Sunday, July 4, 2010

We need doctors, but at what price?

There’s an important debate going on the UK at the moment about the quality of health care and more importantly, the quality of the physicians delivering that health care. The issue is poorly trained doctors who cannot speak good English. There is a danger when facing a shortage of physicians to turn to developing countries for international medical graduates who may not have the same calibre of training as our Canadian-trained doctors. A case in point, there are a number of medical schools in the Caribbean where students who fail to make the grade in Canadian medical schools can basically “buy” their education at exorbitant tuition rates but the catch is they must do their practical training or “clinical clerkship” in American and Canadian hospitals because the Caribbean schools do not have the facilities. Saba University even says this on their website: “Your clinical education at Saba University consists of 72 weeks of clinical clerkships at teaching hospitals in the United States and Canada.” These places are medical degree factories.
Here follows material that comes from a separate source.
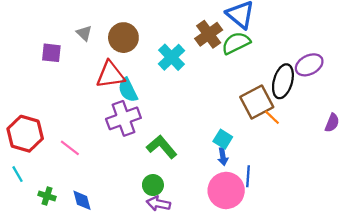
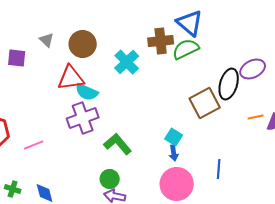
brown cross: (209, 34) -> (161, 41), turned 30
cyan semicircle: (128, 90) -> (87, 92), turned -40
orange line: (272, 117) -> (256, 117), moved, turned -56
pink line: (70, 148) -> (34, 145), turned -60
blue line: (248, 176) -> (219, 169), moved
So, there are two questions here: how does the Newfoundland government and the College of Physicians & Surgeons deal with quality of training issues and how do they deal with service delivery when the patients, especially the elderly, can’t effectively communicate with their foreign-born physician? The other question of course is cultural differences. Some of the incoming physicians truly do not understand our culture and the way they treat the allied health professionals who work with them is a clear example of that.

Bottom line: we need the doctors, but at what price?